Page-level text extractions
--------------------------------------------------
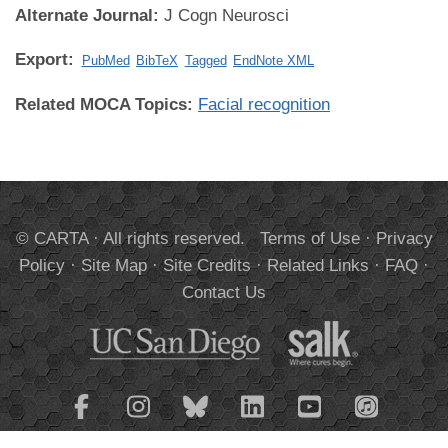
Alternate Journal:
J Cogn Neurosci
Export:
PubMed
BibTeX
Tagged
EndNote XML
Related MOCA Topics:
Facial recognition
© CARTA · All rights reserved.
Terms of Use
·
Privacy
Policy
·
Site Map
·
Site Credits
·
Related Links
·
FAQ
·
Contact Us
--------------------------------------------------
WORK REQUIRED -> Repeat all of the records verbatim, leaving out the pictures.

ANSWER TO THIS TASK ->
Alternate Journal:
J Cogn Neurosci
Export:
PubMed
BibTeX
Tagged
EndNote XML
Related MOCA Topics:
Facial recognition
© CARTA · All rights reserved.
Terms of Use
·
Privacy
Policy
·
Site Map
·
Site Credits
·
Related Links
·
FAQ
·
Contact Us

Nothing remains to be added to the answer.